_TASK GOAL:_ A word-for-word copy of the following listing is needed. Leave out its images.
——
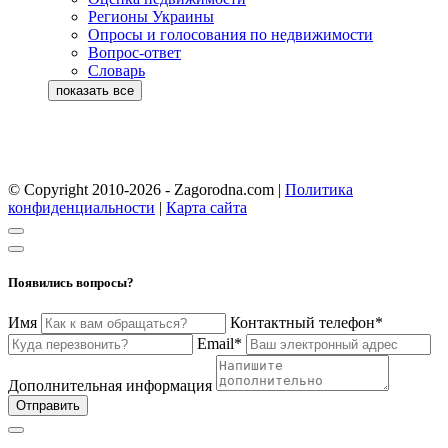
Регионы Украины
Опросы и голосования по недвижимости
Вопрос-ответ
Словарь
© Copyright 2010-2026 - Zagorodna.com
|
Политика
конфиденциальности
|
Карта сайта
Появились вопросы?
Имя
Контактный телефон*
Email*
Дополнительная информация
Отправить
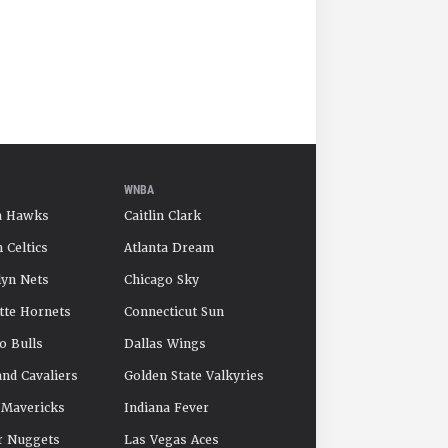
WNBA
a Hawks
Caitlin Clark
 Celtics
Atlanta Dream
yn Nets
Chicago Sky
tte Hornets
Connecticut Sun
o Bulls
Dallas Wings
and Cavaliers
Golden State Valkyries
 Mavericks
Indiana Fever
r Nuggets
Las Vegas Aces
——
_PROBLEM SOLUTION:_
Регионы Украины
Опросы и голосования по недвижимости
Вопрос-ответ
Словарь
© Copyright 2010-2026 - Zagorodna.com
|
Политика
конфиденциальности
|
Карта сайта
Появились вопросы?
Имя
Контактный телефон*
Email*
Дополнительная информация
Отправить
WNBA
a Hawks
Caitlin Clark
 Celtics
Atlanta Dream
yn Nets
Chicago Sky
tte Hornets
Connecticut Sun
o Bulls
Dallas Wings
and Cavaliers
Golden State Valkyries
 Mavericks
Indiana Fever
r Nuggets
Las Vegas Aces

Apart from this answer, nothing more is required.